[Task directions] Of the entries below, copy only those lines that contain the word "such".

[Exercise input]
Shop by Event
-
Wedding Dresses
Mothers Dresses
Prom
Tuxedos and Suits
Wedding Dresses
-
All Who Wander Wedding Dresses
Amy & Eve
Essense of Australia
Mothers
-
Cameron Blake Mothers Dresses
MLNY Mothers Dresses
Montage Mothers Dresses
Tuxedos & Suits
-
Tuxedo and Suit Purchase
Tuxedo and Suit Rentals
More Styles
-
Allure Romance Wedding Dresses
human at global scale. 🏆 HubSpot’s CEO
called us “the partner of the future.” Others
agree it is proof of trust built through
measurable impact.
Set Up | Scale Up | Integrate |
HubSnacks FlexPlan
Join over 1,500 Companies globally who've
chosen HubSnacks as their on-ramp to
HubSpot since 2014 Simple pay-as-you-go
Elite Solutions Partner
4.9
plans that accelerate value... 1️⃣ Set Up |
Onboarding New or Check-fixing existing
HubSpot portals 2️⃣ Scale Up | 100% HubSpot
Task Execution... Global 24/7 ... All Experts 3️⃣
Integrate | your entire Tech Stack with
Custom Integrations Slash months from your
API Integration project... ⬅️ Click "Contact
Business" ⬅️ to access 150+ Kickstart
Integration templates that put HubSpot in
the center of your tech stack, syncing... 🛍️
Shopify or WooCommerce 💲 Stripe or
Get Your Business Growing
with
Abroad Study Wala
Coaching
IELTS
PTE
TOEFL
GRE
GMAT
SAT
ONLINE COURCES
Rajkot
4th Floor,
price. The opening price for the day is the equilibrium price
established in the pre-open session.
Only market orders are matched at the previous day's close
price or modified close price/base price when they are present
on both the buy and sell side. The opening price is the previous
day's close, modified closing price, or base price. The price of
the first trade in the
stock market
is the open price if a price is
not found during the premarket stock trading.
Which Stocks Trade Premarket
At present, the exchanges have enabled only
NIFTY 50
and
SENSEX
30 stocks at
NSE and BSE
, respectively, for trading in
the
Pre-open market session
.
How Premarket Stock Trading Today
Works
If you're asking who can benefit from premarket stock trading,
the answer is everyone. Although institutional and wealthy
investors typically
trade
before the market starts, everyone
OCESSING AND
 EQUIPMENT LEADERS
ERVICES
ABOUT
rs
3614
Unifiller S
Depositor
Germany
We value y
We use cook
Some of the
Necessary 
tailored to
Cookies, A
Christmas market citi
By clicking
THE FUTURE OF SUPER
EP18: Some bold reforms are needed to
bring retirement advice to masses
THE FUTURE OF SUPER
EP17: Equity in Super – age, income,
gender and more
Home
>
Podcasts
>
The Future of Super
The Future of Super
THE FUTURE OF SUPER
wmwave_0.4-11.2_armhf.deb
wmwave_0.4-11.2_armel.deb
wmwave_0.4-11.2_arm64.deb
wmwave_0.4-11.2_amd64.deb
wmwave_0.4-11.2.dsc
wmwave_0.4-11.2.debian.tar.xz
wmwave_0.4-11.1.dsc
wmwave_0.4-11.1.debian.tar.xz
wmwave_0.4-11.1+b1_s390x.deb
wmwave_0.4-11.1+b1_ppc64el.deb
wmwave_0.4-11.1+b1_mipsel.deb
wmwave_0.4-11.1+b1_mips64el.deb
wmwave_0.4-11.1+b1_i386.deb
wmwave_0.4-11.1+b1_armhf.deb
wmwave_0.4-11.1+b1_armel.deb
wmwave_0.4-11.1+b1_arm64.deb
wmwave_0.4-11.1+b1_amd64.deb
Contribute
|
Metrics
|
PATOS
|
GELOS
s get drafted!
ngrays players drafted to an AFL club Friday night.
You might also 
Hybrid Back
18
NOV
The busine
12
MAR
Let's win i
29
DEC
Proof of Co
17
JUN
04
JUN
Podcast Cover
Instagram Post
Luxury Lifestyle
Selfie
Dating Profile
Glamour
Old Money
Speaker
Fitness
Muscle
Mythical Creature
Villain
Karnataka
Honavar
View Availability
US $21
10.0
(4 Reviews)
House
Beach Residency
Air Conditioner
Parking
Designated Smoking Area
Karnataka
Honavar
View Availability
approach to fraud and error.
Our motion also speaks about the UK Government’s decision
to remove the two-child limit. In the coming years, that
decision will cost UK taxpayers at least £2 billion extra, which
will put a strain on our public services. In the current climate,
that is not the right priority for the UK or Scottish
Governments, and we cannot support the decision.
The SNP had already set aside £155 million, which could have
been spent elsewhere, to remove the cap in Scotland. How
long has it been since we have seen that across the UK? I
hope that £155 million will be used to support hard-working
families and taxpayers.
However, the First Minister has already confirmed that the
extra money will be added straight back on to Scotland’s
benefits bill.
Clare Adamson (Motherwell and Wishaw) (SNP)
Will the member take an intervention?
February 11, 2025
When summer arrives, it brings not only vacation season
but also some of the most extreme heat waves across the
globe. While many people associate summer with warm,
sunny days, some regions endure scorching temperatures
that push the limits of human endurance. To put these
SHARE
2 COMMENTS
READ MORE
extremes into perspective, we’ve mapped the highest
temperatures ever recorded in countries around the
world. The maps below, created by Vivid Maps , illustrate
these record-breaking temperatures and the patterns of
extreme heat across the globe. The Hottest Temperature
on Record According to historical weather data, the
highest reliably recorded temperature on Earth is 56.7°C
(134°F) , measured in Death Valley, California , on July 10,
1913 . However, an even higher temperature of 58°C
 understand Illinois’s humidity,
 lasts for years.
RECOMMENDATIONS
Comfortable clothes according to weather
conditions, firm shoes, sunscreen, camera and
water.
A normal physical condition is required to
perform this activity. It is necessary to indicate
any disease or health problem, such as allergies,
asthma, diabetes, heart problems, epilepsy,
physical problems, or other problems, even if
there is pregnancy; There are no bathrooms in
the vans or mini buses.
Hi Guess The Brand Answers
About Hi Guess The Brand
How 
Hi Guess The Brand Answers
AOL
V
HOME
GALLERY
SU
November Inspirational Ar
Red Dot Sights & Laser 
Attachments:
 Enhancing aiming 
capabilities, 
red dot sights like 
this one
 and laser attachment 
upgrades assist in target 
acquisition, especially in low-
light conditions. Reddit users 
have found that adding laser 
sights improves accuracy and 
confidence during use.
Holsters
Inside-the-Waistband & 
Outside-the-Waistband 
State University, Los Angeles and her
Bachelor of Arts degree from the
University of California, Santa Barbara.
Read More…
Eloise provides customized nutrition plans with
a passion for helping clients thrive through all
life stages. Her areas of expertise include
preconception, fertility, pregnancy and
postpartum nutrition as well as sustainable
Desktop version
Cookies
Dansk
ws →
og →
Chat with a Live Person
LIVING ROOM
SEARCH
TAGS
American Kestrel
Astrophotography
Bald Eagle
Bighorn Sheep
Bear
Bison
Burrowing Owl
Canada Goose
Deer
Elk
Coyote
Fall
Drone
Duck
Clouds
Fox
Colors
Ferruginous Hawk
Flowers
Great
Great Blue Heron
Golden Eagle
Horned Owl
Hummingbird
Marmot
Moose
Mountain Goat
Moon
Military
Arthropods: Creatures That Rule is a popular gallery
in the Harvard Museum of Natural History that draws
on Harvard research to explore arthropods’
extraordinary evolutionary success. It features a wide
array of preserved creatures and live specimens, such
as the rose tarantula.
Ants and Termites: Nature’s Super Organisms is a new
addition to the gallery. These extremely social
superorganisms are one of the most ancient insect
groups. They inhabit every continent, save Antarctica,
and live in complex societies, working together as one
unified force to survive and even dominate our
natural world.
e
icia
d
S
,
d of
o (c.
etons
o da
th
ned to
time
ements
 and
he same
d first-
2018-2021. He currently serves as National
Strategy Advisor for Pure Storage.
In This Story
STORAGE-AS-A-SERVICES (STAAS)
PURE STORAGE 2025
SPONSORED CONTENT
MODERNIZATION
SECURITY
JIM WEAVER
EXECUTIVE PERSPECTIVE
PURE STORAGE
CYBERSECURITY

[Solution for this exercise]
any disease or health problem, such as allergies,
array of preserved creatures and live specimens, such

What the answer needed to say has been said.